Un periodista no hubiera perdido una oportunidad así para hundir el filo de una pregunta hasta el fondo y tratar de llegar a la verdad
Sin embargo, Sean Penn ni se inmutó. Su razón de estar allí no era cuestionar las palabras del General -al estilo de un incómodo reportero- sino usar a Cuba como punta de lanza de su batalla personal contra el Gobierno estadounidense. Nosotros no éramos más que números ante sus ojos, cifras que debían explicar por qué el "modelo" cubano era superior al que emana de la Casa Blanca.
A manera de migaja, Penn reconoce a posteriori que si él "fuera un ciudadano cubano" y tuviera que hacer una entrevista como esa, podría "ser encarcelado". Pero lo dice como quien reza el Padrenuestro antes de robarle al prójimo; clama por la transparencia y luego se coloca una capucha; brama por la libertad y le da la mano a un dictador. Lo dice de una manera que no convence.
Años después, Penn volvería a repetir el mismo modus operandi. Entrevistaría en un lugar perdido de Sinaloa al prófugo de la justicia mexicana y sangriento capo, Joaquín Guzmán Loera, el Chapo. El progresista de caviar y aviones privados caería otra vez rendido a los pies del poder, se convertiría en el ventrílocuo de la historia contada por otro insigne culpable que quería limpiar su imagen.
En esta ocasión, también la escena se desarrolló como un danza de apareamiento, donde quien tuvo todo el tiempo el control manejó a la ingenua presa que creía dictar la pauta del encuentro. El Chapo volvió a engatusar al ganador de dos premios Óscar, como una vez le hiciera Raúl Castro en La Habana.
El actor-periodista cayó rendido ante su entrevistado, bromeó con él, le dió la mano. En su conversación, es el otro el que lleva el ritmo y dicta los temas. La idea del sanguinario delincuente es mostrarse como un producto de una sociedad corrompida, alguien que ha sido moldeado por las causas externas y ha hecho de la violencia un acto de rebeldía.

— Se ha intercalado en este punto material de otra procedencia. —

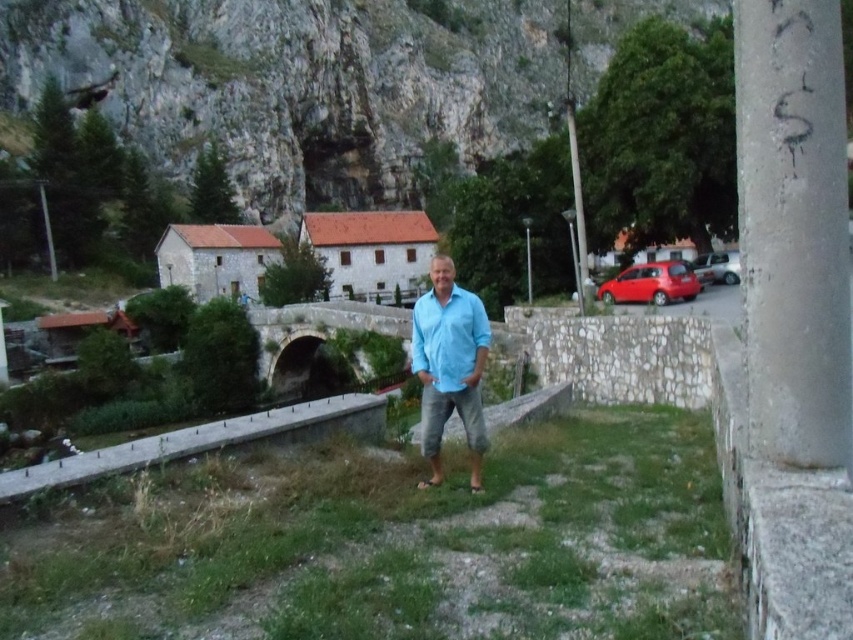 In the scene shown: Where is the blue cotton shirt at center located in the image?

The blue cotton shirt at center is located at the 2D coordinates point (450,365) in the image.

You are standing at the point with coordinates point at (x=566, y=92) and want to walk towards the stone bridge in the scene. Which direction should you move relative to the point at (x=811, y=451)?

You should move towards the point at (x=811, y=451) because it is closer to the camera and likely in the direction of the stone bridge. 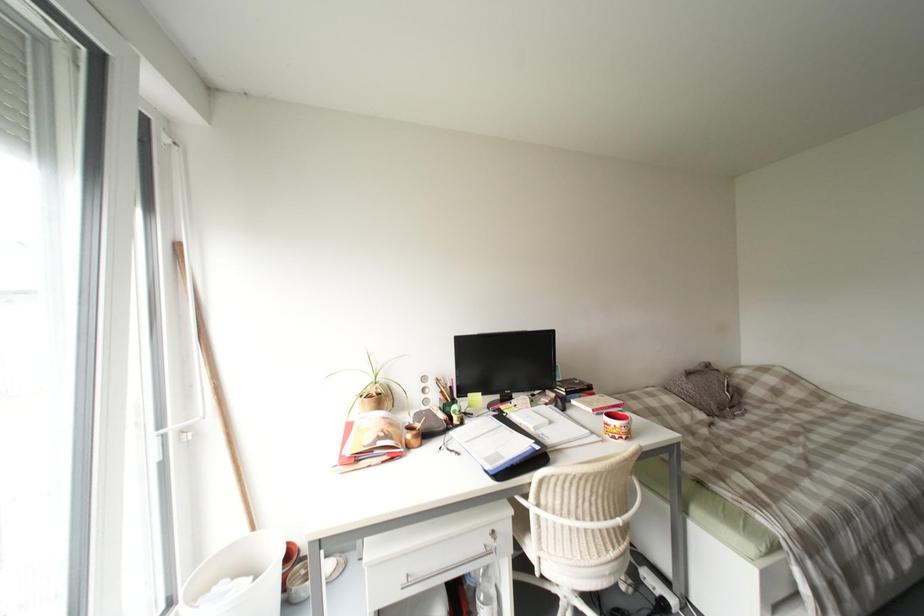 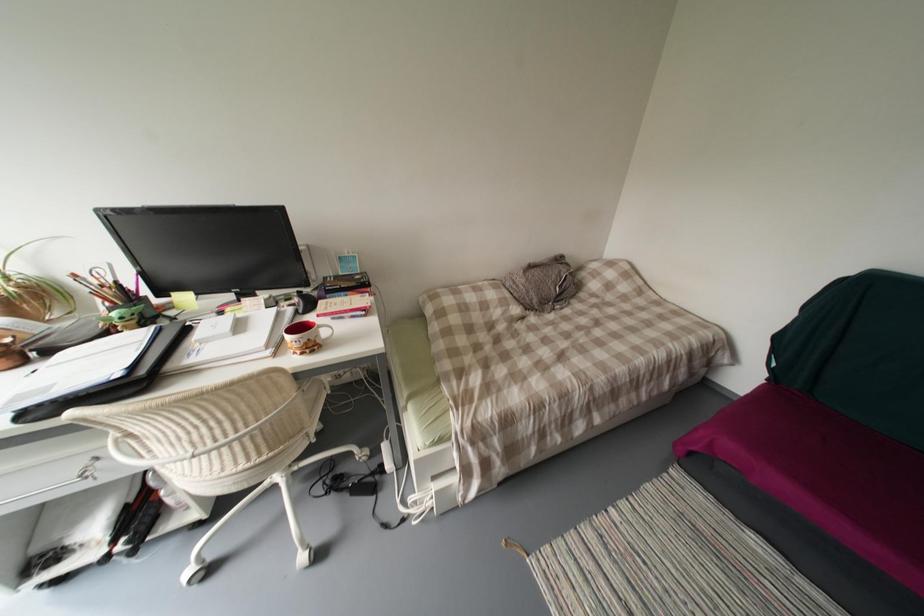 Question: The images are taken continuously from a first-person perspective. In which direction are you moving?

Choices:
 (A) Left
 (B) Right
 (C) Forward
 (D) Backward

Answer: (B) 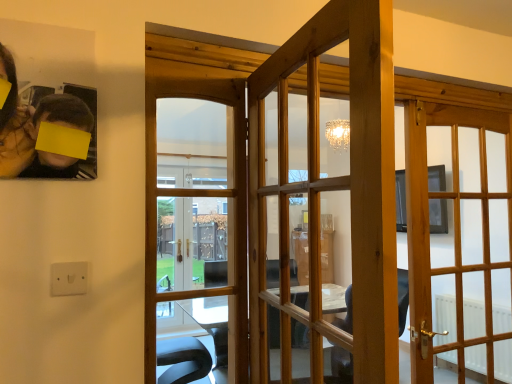 Question: Is light wood door at right, placed as the 1th door when sorted from back to front, thinner than wooden glass door at center, which is the 1th door in front-to-back order?

Choices:
 (A) yes
 (B) no

Answer: (B)

Question: Does light wood door at right, acting as the 1th door starting from the right, have a greater width compared to wooden glass door at center, which appears as the third door when viewed from the back?

Choices:
 (A) yes
 (B) no

Answer: (A)

Question: From the image's perspective, is light wood door at right, placed as the 1th door when sorted from back to front, under wooden glass door at center, acting as the second door starting from the right?

Choices:
 (A) yes
 (B) no

Answer: (A)

Question: Can you confirm if light wood door at right, which is the third door in left-to-right order, is taller than wooden glass door at center, which is the 1th door in front-to-back order?

Choices:
 (A) no
 (B) yes

Answer: (B)

Question: Could you tell me if light wood door at right, acting as the 1th door starting from the right, is turned towards wooden glass door at center, which appears as the third door when viewed from the back?

Choices:
 (A) yes
 (B) no

Answer: (B)

Question: Is light wood door at right, which ranks as the 3th door in front-to-back order, shorter than wooden glass door at center, which is the 2th door in left-to-right order?

Choices:
 (A) no
 (B) yes

Answer: (A)

Question: Is wooden glass door at center, arranged as the 1th door when viewed from the left, outside of white plastic electric outlet at lower left?

Choices:
 (A) no
 (B) yes

Answer: (B)

Question: From the image's perspective, is wooden glass door at center, marked as the 2th door in a back-to-front arrangement, on white plastic electric outlet at lower left?

Choices:
 (A) yes
 (B) no

Answer: (A)

Question: Does wooden glass door at center, the 2th door from the front, appear on the left side of white plastic electric outlet at lower left?

Choices:
 (A) no
 (B) yes

Answer: (A)

Question: Is wooden glass door at center, arranged as the 1th door when viewed from the left, in front of white plastic electric outlet at lower left?

Choices:
 (A) yes
 (B) no

Answer: (B)

Question: Is wooden glass door at center, the 2th door from the front, facing away from white plastic electric outlet at lower left?

Choices:
 (A) no
 (B) yes

Answer: (A)

Question: Can you confirm if wooden glass door at center, which appears as the 3th door when viewed from the right, is wider than white plastic electric outlet at lower left?

Choices:
 (A) yes
 (B) no

Answer: (A)

Question: From the image's perspective, is light wood door at right, acting as the 1th door starting from the right, located beneath green matte plant at upper left?

Choices:
 (A) no
 (B) yes

Answer: (B) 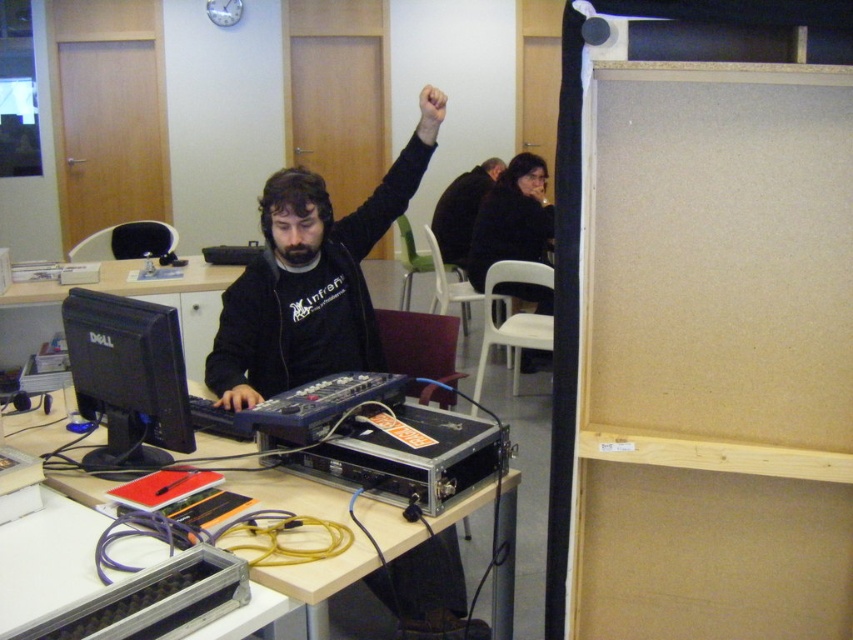 Consider the image. You are a delivery person who needs to place a package between the black matte jacket at center and the dark brown leather jacket at upper center. The package requires a space of 3 meters. Is there enough space between them?

The black matte jacket at center and dark brown leather jacket at upper center are 2.83 meters apart, so there is not enough space to place the package requiring 3 meters between them.

You are an interior designer planning to place a new lamp on the desk. The lamp requires a specific placement at coordinates between 0.8 and 0.9 on the x and y axes. Can the metallic silver table at center accommodate this lamp?

The metallic silver table at center is positioned at point [370,544], so the lamp can be placed there as it falls within the required coordinates between 0.8 and 0.9 on both axes. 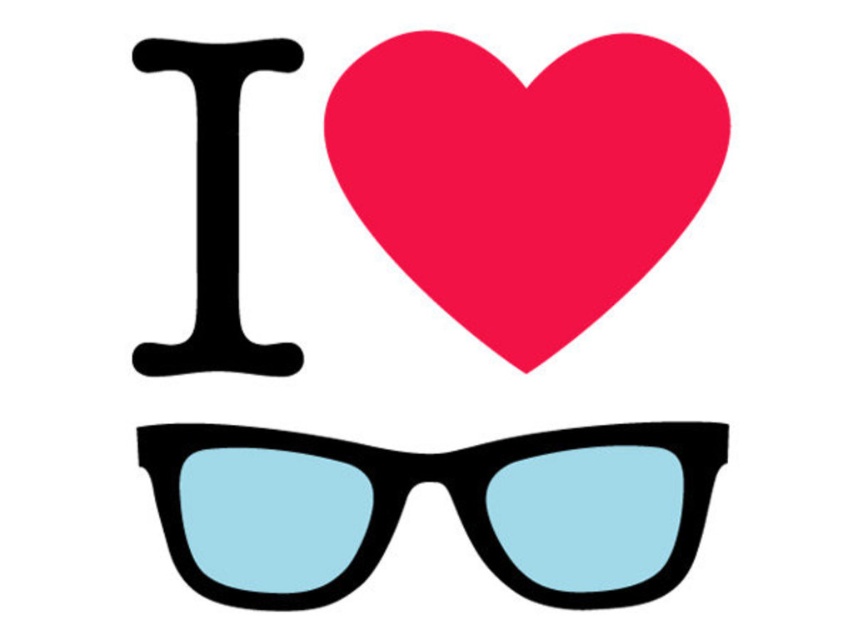 You are designing a logo and need to ensure proper alignment. The logo includes a matte red heart at center and a matte black sunglasses at center. Which object is placed above the other?

The matte red heart at center is positioned over the matte black sunglasses at center, meaning the heart is above the sunglasses.

You are designing a poster and want to ensure proper spacing between the matte red heart at center and the matte black sunglasses at center. According to the design specifications, the minimum required distance between these two elements is 15 centimeters. Based on the image, will the current spacing meet the requirement?

The matte red heart at center is 13.84 centimeters away from the matte black sunglasses at center, which is less than the required 15 centimeters. Therefore, the current spacing does not meet the requirement. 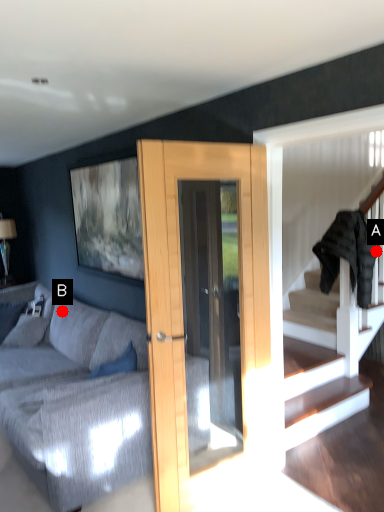 Question: Two points are circled on the image, labeled by A and B beside each circle. Which point appears farthest from the camera in this image?

Choices:
 (A) A is further
 (B) B is further

Answer: (B) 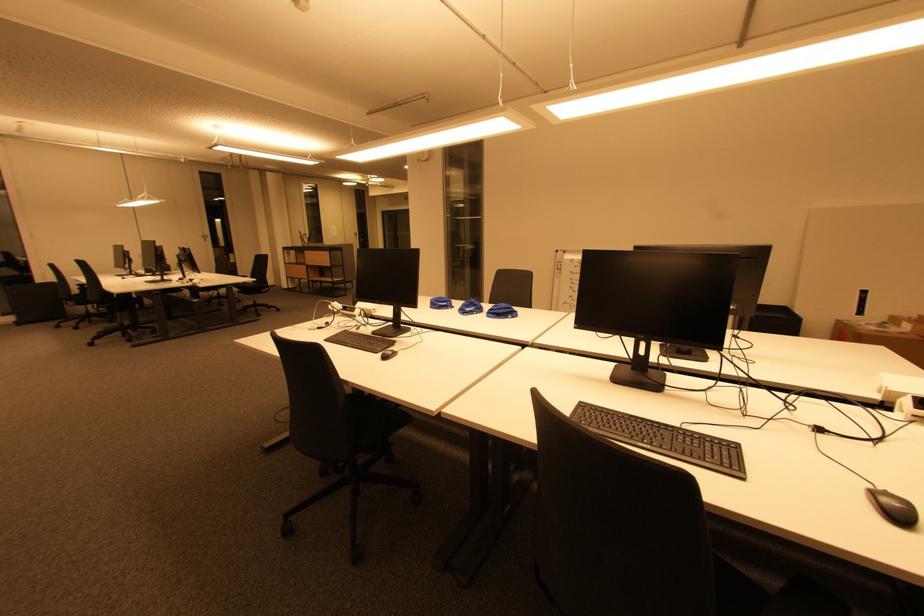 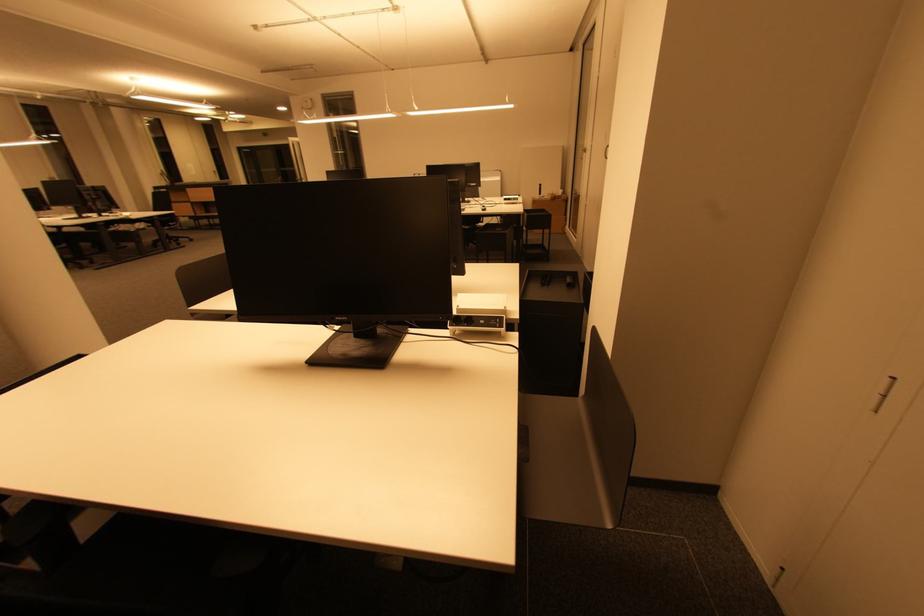 Question: What movement of the cameraman would produce the second image?

Choices:
 (A) Left
 (B) Right
 (C) Forward
 (D) Backward

Answer: (D) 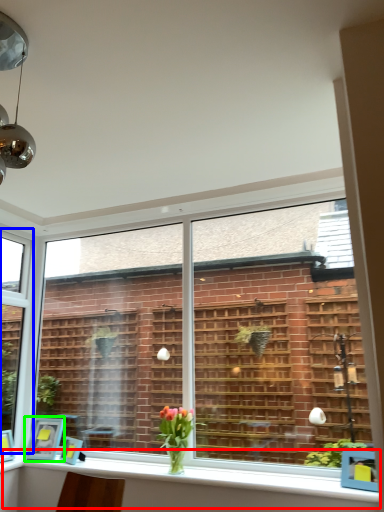 Question: Based on their relative distances, which object is nearer to window sill (highlighted by a red box)? Choose from window (highlighted by a blue box) and picture frame (highlighted by a green box).

Choices:
 (A) window
 (B) picture frame

Answer: (B)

Sin embargo, más allá de las adversidades y del contexto, hubo un momento en que tanto Raúl Castro como el Chapo Guzmán pudieron cuestionarse el daño que estaban haciendo, la estela de infelicidad y dolor que dejaban tras de sí. El mayor fracaso del condescendiente reportero fue no hurgar en por qué no había arrepentimiento en ninguno de los dos, sino la fría tozudez de los caudillos.
Penn volvió a perder la oportunidad del periodista y se convirtió así en un triste vocero de capos y generales.